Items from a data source
^^^^^^^^

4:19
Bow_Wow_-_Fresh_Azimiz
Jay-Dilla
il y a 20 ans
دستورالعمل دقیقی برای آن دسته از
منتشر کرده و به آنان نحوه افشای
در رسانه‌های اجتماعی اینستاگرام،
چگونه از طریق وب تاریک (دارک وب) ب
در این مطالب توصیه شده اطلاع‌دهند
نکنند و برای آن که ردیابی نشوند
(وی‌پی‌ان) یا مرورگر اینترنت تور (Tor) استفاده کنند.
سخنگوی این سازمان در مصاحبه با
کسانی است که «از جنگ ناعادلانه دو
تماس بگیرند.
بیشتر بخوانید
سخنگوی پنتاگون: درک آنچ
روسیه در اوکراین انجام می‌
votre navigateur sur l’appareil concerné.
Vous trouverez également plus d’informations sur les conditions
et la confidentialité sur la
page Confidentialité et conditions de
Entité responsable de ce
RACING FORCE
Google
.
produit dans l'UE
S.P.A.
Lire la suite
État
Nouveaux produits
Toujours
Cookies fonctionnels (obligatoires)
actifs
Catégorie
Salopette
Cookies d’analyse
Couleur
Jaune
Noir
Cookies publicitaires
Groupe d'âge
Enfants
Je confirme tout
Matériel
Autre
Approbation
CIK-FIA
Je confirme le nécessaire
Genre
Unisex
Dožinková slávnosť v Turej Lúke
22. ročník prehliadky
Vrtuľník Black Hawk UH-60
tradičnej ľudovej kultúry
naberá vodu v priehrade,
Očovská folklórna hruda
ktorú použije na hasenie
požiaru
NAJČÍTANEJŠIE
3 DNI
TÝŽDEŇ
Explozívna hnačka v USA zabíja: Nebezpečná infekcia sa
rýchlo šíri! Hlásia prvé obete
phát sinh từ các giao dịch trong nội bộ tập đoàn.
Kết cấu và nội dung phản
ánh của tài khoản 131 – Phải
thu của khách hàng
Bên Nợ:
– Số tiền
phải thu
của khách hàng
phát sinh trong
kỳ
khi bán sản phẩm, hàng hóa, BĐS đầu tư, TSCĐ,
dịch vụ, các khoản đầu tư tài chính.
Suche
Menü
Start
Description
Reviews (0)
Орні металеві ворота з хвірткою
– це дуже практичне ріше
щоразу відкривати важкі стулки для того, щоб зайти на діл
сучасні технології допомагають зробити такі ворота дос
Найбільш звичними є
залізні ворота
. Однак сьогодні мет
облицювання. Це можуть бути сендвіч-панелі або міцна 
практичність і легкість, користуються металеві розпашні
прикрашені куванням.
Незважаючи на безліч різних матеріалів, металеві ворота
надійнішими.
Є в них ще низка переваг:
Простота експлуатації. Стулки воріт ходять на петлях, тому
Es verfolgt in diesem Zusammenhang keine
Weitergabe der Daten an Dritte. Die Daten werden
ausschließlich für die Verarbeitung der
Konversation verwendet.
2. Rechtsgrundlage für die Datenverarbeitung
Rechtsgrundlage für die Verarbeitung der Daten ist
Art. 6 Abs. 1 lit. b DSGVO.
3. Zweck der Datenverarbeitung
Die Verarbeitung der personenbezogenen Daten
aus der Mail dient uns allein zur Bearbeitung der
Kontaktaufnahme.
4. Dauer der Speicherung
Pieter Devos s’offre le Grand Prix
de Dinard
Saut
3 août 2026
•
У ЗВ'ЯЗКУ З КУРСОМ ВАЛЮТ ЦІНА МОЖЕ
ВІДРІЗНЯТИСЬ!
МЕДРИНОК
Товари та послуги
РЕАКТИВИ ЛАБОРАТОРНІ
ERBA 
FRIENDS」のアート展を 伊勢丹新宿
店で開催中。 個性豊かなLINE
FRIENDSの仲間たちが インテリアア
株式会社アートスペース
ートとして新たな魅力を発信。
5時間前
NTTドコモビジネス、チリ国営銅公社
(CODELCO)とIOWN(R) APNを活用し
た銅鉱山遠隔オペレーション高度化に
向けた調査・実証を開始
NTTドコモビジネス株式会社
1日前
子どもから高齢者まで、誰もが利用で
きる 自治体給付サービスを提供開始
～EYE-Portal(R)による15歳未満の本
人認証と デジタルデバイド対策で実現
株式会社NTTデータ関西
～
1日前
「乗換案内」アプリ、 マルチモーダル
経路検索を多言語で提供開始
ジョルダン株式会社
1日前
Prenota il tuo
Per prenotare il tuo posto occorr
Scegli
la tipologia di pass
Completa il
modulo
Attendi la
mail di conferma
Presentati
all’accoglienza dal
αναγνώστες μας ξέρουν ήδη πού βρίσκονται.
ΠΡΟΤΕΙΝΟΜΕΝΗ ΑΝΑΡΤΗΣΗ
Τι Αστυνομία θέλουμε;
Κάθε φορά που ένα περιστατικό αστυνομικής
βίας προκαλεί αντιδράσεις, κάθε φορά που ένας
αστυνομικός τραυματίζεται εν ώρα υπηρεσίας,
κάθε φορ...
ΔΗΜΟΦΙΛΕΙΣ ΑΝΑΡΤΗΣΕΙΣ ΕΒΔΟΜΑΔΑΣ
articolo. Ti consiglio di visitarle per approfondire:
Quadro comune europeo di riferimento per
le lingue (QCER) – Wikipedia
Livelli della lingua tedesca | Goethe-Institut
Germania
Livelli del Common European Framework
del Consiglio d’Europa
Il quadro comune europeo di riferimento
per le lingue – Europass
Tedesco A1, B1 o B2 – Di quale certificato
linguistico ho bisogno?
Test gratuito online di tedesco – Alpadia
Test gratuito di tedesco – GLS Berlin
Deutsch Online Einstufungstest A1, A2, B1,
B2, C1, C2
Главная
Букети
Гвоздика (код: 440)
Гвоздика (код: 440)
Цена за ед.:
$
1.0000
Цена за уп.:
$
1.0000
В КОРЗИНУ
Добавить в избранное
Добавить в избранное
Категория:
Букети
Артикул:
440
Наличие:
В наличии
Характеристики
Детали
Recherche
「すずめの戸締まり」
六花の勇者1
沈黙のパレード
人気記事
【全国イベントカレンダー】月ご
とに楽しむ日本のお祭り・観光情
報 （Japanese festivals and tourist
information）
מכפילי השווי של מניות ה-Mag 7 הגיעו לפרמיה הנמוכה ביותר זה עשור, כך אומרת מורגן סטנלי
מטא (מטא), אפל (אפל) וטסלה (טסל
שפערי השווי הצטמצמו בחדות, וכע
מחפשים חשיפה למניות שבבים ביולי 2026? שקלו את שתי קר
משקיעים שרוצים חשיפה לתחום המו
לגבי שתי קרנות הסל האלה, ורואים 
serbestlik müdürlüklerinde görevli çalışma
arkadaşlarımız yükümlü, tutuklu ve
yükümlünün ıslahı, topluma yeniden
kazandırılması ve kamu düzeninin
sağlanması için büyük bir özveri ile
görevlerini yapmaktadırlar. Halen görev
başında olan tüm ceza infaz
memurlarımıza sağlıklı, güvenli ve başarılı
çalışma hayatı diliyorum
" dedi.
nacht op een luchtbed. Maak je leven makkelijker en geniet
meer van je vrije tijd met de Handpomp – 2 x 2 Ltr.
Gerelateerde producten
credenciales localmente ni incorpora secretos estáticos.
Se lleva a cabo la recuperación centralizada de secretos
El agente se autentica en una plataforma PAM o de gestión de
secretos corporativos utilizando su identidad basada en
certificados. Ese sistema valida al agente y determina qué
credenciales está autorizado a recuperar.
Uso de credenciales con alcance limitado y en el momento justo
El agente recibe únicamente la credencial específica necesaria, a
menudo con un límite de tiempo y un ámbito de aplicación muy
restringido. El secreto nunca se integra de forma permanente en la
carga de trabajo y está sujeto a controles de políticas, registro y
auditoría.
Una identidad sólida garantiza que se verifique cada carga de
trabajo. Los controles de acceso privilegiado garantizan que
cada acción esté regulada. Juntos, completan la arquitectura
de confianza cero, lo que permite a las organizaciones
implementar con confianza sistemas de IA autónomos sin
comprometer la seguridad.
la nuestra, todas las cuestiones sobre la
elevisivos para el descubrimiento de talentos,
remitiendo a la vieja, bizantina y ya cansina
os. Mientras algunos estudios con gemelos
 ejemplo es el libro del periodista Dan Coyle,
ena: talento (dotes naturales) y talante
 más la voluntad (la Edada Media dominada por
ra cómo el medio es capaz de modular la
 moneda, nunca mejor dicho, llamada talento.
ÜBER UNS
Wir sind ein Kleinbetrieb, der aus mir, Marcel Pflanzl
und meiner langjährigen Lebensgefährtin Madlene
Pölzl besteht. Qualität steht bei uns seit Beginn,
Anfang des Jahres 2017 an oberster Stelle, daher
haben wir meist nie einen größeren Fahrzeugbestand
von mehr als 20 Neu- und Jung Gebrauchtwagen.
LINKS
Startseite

^^^^^^^^

## Brief
Beginning at the line with "た銅鉱山遠隔オペレーション高度化に" and stopping after the line with "meer van je", please write out every line of the data above exactly and nothing else.

## Response area
た銅鉱山遠隔オペレーション高度化に
向けた調査・実証を開始
NTTドコモビジネス株式会社
1日前
子どもから高齢者まで、誰もが利用で
きる 自治体給付サービスを提供開始
～EYE-Portal(R)による15歳未満の本
人認証と デジタルデバイド対策で実現
株式会社NTTデータ関西
～
1日前
「乗換案内」アプリ、 マルチモーダル
経路検索を多言語で提供開始
ジョルダン株式会社
1日前
Prenota il tuo
Per prenotare il tuo posto occorr
Scegli
la tipologia di pass
Completa il
modulo
Attendi la
mail di conferma
Presentati
all’accoglienza dal
αναγνώστες μας ξέρουν ήδη πού βρίσκονται.
ΠΡΟΤΕΙΝΟΜΕΝΗ ΑΝΑΡΤΗΣΗ
Τι Αστυνομία θέλουμε;
Κάθε φορά που ένα περιστατικό αστυνομικής
βίας προκαλεί αντιδράσεις, κάθε φορά που ένας
αστυνομικός τραυματίζεται εν ώρα υπηρεσίας,
κάθε φορ...
ΔΗΜΟΦΙΛΕΙΣ ΑΝΑΡΤΗΣΕΙΣ ΕΒΔΟΜΑΔΑΣ
articolo. Ti consiglio di visitarle per approfondire:
Quadro comune europeo di riferimento per
le lingue (QCER) – Wikipedia
Livelli della lingua tedesca | Goethe-Institut
Germania
Livelli del Common European Framework
del Consiglio d’Europa
Il quadro comune europeo di riferimento
per le lingue – Europass
Tedesco A1, B1 o B2 – Di quale certificato
linguistico ho bisogno?
Test gratuito online di tedesco – Alpadia
Test gratuito di tedesco – GLS Berlin
Deutsch Online Einstufungstest A1, A2, B1,
B2, C1, C2
Главная
Букети
Гвоздика (код: 440)
Гвоздика (код: 440)
Цена за ед.:
$
1.0000
Цена за уп.:
$
1.0000
В КОРЗИНУ
Добавить в избранное
Добавить в избранное
Категория:
Букети
Артикул:
440
Наличие:
В наличии
Характеристики
Детали
Recherche
「すずめの戸締まり」
六花の勇者1
沈黙のパレード
人気記事
【全国イベントカレンダー】月ご
とに楽しむ日本のお祭り・観光情
報 （Japanese festivals and tourist
information）
מכפילי השווי של מניות ה-Mag 7 הגיעו לפרמיה הנמוכה ביותר זה עשור, כך אומרת מורגן סטנלי
מטא (מטא), אפל (אפל) וטסלה (טסל
שפערי השווי הצטמצמו בחדות, וכע
מחפשים חשיפה למניות שבבים ביולי 2026? שקלו את שתי קר
משקיעים שרוצים חשיפה לתחום המו
לגבי שתי קרנות הסל האלה, ורואים 
serbestlik müdürlüklerinde görevli çalışma
arkadaşlarımız yükümlü, tutuklu ve
yükümlünün ıslahı, topluma yeniden
kazandırılması ve kamu düzeninin
sağlanması için büyük bir özveri ile
görevlerini yapmaktadırlar. Halen görev
başında olan tüm ceza infaz
memurlarımıza sağlıklı, güvenli ve başarılı
çalışma hayatı diliyorum
" dedi.
nacht op een luchtbed. Maak je leven makkelijker en geniet
meer van je vrije tijd met de Handpomp – 2 x 2 Ltr.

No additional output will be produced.